Jean Matteoli

« Un jour comme les autres à Bergen-Belsen », Match, N° spécial, 8 mai 1945, 1995.

«C’est un jour comme les autres à Bergen-Belsen. Parfois, une sorte de frémissement fait osciller la masse informe des déportés étendus sur le sol, épuisés de faim, de soif et de fatigue ; faibles au point de ne pouvoir se lever ni s’asseoir. on chuchote que des troupes anglaises seraient proches du camp. On dit même qu’une chenillette y est entrée, hier. Est-ce vrai et qui l’a vue ? Parfois des têtes se soulèvent lentement pour s’abaisser  à nouveau, lentement. Nous sommes si fatigués.

Pourtant, il se passe aujourd’hui quelque chose. Des soupirs, des mots à peine balbutiés. Des hommes en uniforme avancent. Avec quelque peine, je les distingue maintenant, ce sont des Anglais. Il n’y a cependant pas de signe d’enthousiasme, pas de crie de joie. Nous sommes si fatigués. Les soldats avancent. Ils paraissent hagards. Ils ne peuvent croire ce qu’ils voient.

Sur les cadavres décharnés qui gisent à travers le camp s’appuient allongés, à moitié morts déjà, ceux qui comme moi, savent qu’ils vont bientôt mourir. Sur le sol, des loques entassées dans leur crasse, vêtements qu’on a retirés aux cadavres, couvertures salies, un tapis épais se consume sans flamme apparente. De la fumée sort, çà et là, en volutes noires, qui sentent la toile roussie, la chair brûlée, comme sentait la fumée des crématoires dans les camps dont nous venons. Demain des officiers britanniques viendront rechercher parmi nous ceux qui ont joué quelques rôles dans la Résistance. Je me présente. On me tend un micro. J’ai appris plus tard, que mes parents et ma fiancée surent qu’on avait entendu ma voix sur les ondes de la Bbc. Dès lors, comment n’auraient-ils pas pensé que j’allais très vite revenir en France ? Pourtant, il leur faudra attendre le 30 mai pour me voir réapparaître. J’avais été à mon tour, victime de l’épidémie de typhus.

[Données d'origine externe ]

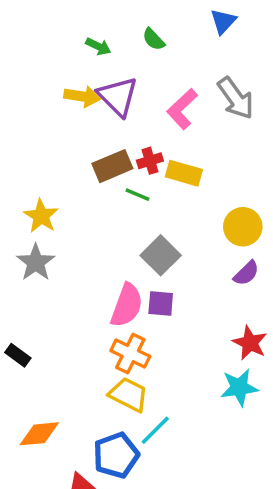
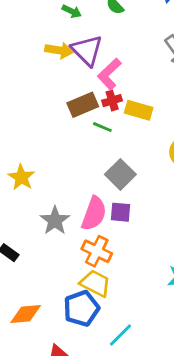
pink L-shape: (182, 109) -> (109, 74), moved
yellow star: (41, 216) -> (21, 177), moved
gray star: (36, 262) -> (55, 221), moved
cyan line: (155, 430) -> (120, 335), moved
blue pentagon: (116, 455) -> (81, 308), moved

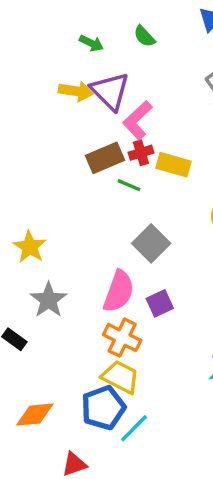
purple square: (120, 212) -> (160, 303), moved, turned -30
gray star: (55, 221) -> (49, 300), moved
cyan line: (120, 335) -> (134, 428), moved

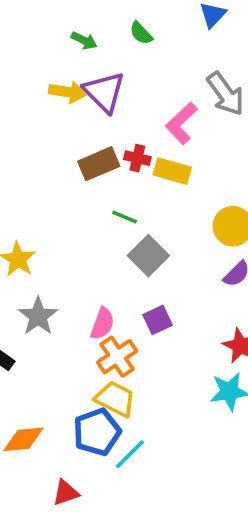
pink L-shape: (138, 120) -> (181, 123), moved
red cross: (141, 153) -> (137, 158), turned 30
green line: (129, 185) -> (124, 217), moved
pink semicircle: (119, 291) -> (102, 324), moved, size x0.7
orange cross: (122, 338) -> (117, 357), turned 30

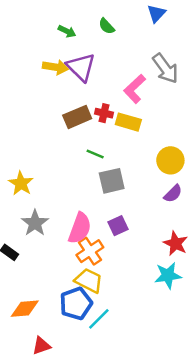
gray square: (148, 256) -> (112, 181), turned 32
pink semicircle: (102, 324) -> (80, 228), size x1.4
red triangle: (66, 493) -> (41, 346), moved

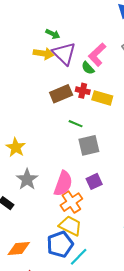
green semicircle: (107, 26) -> (88, 68), moved
green arrow: (67, 31) -> (53, 34), moved
pink L-shape: (135, 89) -> (97, 55), moved

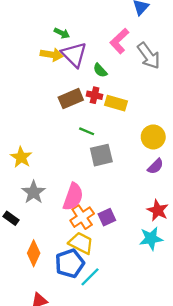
pink L-shape: (97, 55) -> (119, 41), moved
purple square: (94, 181) -> (107, 217), moved
orange diamond: (19, 248) -> (34, 253), moved, turned -60

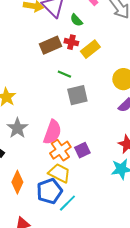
yellow rectangle: (116, 103) -> (90, 49), turned -54

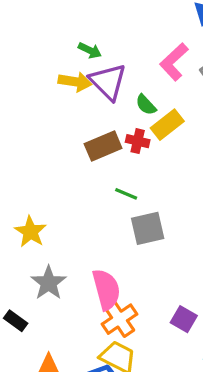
yellow rectangle: (90, 49) -> (167, 125), moved
pink semicircle: (52, 132) -> (106, 289), turned -35
purple square: (82, 150) -> (184, 319), moved, turned -35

Il ne me reste que des souvenirs épars de cette longue période qui s’écoula jusqu’à mon retour à la vie et à la liberté. Entre de brefs éclairs de conscience, l’oubli total.

Je me souviens cependant de cette femme hongroise qui, à genoux, penchée vers moi, me lavait la langue avec un linge humide pour me permettre de respirer. Je me souviens de cette table de pierre, en dehors du camp, sur laquelle deux femmes allemandes  m’étendirent nu, pour me laver à grands jets d’eau froide. Je me souviens de ce jour où je me traînai sur le sol jusqu’à une salle qui me sembla très éloignée, où je pus boire au lavabo un peu d’eau. Je me souviens aussi de ce moment d’affreuse angoisse que je connus un peu plus tard, où je crus mourir d’étouffement après avoir trempé un morceau de pain dans un bol de soupe qui m’avait été apporté. Je me souviens enfin du jour où je quittai, titubant d’épuisement, ce bâtiment, dans lequel j’avais survécu, pour arriver jusqu’à une écurie où se trouvait une mission de rapatriement. Et puis, je me revois, refusant à des soldats anglais de revêtir un accoutrement américain qu’ils venaient me proposer. Je revois leur surprise, leur retour avec un uniforme de la Royal Air Force qui m’était destiné. Je me sentais à nouveau un homme et un soldat. Je revois l’avion militaire qui nous emmena. Nous en descendîmes sous une pluie battante. Des soldats américains arrivèrent en hâte pour nous asperger d’une poudre agressive des pieds à la tête. Mon bel uniforme était entièrement recouvert d’une croûte blanche. J’en aurais pleuré d’amertume.

Je me revois à l’hôtel Lutétia, où, comme tous ceux qui revenaient d’Allemagne, je dus répondre à un interrogatoire soupçonneux. Je revois les deux religieuses qui, avec une pitié infinie, me conduisirent à une chambre. Je dormis quelques heures. A mon réveil, les deux religieuses étaient au pied de mon lit. Elles portaient avec amour mon uniforme qu’elles avaient nettoyé et repassé. Je venais de retrouver ma fierté.»